* _PROBLEM TO SOLVE_: No picture belongs in the copy. Repeat each line below exactly.

::::::::

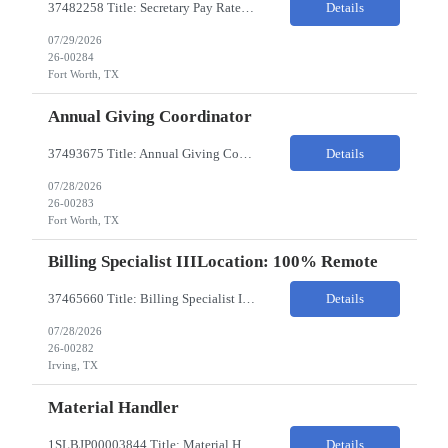
37482258 Title: Secretary Pay Rate: 18/HR on W2 Location: 1500 W Rosedale St, Fort Worth, TX 76104 Local Candidates Only - Onsite 13-week contract Required Qualifications: Must have a High School Diploma or GED. Minimum of 3 years of experience in an Executive Secretary or Executive Administrative Assistant role. Prior hospital or healthcare environment experience strongly preferred. Ex...
Details
07/29/2026
26-00284
Fort Worth, TX
Annual Giving Coordinator
37493675 Title: Annual Giving Coordinator Location: Fort Worth TX Pay Rate: 38-40/HR Location: 1500 W Rosedale St, Fort Worth, TX 76104 Locals only - Hybrid 13- Week Contract Will need to use own car to travel to other Cook Children's locations (Milage reimbursement eligible) Job Summary: The Annual Giving Coordinator will be responsible for the planning, coordinating, imp...
Details
07/28/2026
26-00283
Fort Worth, TX
Billing Specialist IIILocation: 100% Remote
37465660 Title: Billing Specialist III Location: Remote Strong understanding of basic accounting principles, GAAP, journal entries, audits, and payroll-related accounting. Heavy focus on routine accounting activities and month-end close processes with strict deadlines. Advanced Excel skills required. Experience in corporate accounting is a strong plus. Ability to thriv...
Details
07/28/2026
26-00282
Irving, TX
Material Handler
1SLBJP00003844 Title: Material Handler Location: 4040 S Capitol Ave, Whittier CA Pay rate: $20-$21/hr Shift: 5AM-1:30PM M-F Duration: 12 Months Job Code: 82140310 The Materials Handler is responsible for moving materials from machines at workstation as part of production process. * Issue and transfer parts for production. * Assist Production Planner and assembly stores when...
Details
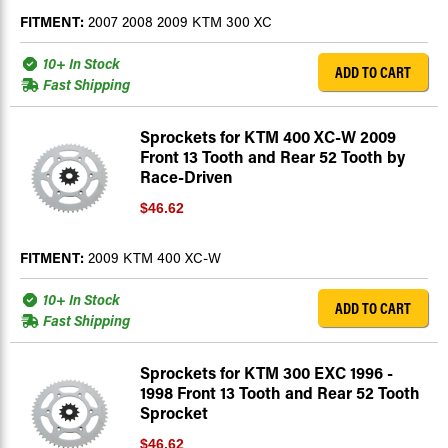
FITMENT:
2007 2008 2009 KTM 300 XC
10+ In Stock
ADD TO CART
Fast Shipping
Sprockets for KTM 400 XC-W 2009
Front 13 Tooth and Rear 52 Tooth by
Race-Driven
$46.62
FITMENT:
2009 KTM 400 XC-W
10+ In Stock
ADD TO CART
Fast Shipping
Sprockets for KTM 300 EXC 1996 -
1998 Front 13 Tooth and Rear 52 Tooth
Sprocket
$46.62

::::::::

* _EXERCISE OUTPUT_:
37482258 Title: Secretary Pay Rate: 18/HR on W2 Location: 1500 W Rosedale St, Fort Worth, TX 76104 Local Candidates Only - Onsite 13-week contract Required Qualifications: Must have a High School Diploma or GED. Minimum of 3 years of experience in an Executive Secretary or Executive Administrative Assistant role. Prior hospital or healthcare environment experience strongly preferred. Ex...
Details
07/29/2026
26-00284
Fort Worth, TX
Annual Giving Coordinator
37493675 Title: Annual Giving Coordinator Location: Fort Worth TX Pay Rate: 38-40/HR Location: 1500 W Rosedale St, Fort Worth, TX 76104 Locals only - Hybrid 13- Week Contract Will need to use own car to travel to other Cook Children's locations (Milage reimbursement eligible) Job Summary: The Annual Giving Coordinator will be responsible for the planning, coordinating, imp...
Details
07/28/2026
26-00283
Fort Worth, TX
Billing Specialist IIILocation: 100% Remote
37465660 Title: Billing Specialist III Location: Remote Strong understanding of basic accounting principles, GAAP, journal entries, audits, and payroll-related accounting. Heavy focus on routine accounting activities and month-end close processes with strict deadlines. Advanced Excel skills required. Experience in corporate accounting is a strong plus. Ability to thriv...
Details
07/28/2026
26-00282
Irving, TX
Material Handler
1SLBJP00003844 Title: Material Handler Location: 4040 S Capitol Ave, Whittier CA Pay rate: $20-$21/hr Shift: 5AM-1:30PM M-F Duration: 12 Months Job Code: 82140310 The Materials Handler is responsible for moving materials from machines at workstation as part of production process. * Issue and transfer parts for production. * Assist Production Planner and assembly stores when...
Details
FITMENT:
2007 2008 2009 KTM 300 XC
10+ In Stock
ADD TO CART
Fast Shipping
Sprockets for KTM 400 XC-W 2009
Front 13 Tooth and Rear 52 Tooth by
Race-Driven
$46.62
FITMENT:
2009 KTM 400 XC-W
10+ In Stock
ADD TO CART
Fast Shipping
Sprockets for KTM 300 EXC 1996 -
1998 Front 13 Tooth and Rear 52 Tooth
Sprocket
$46.62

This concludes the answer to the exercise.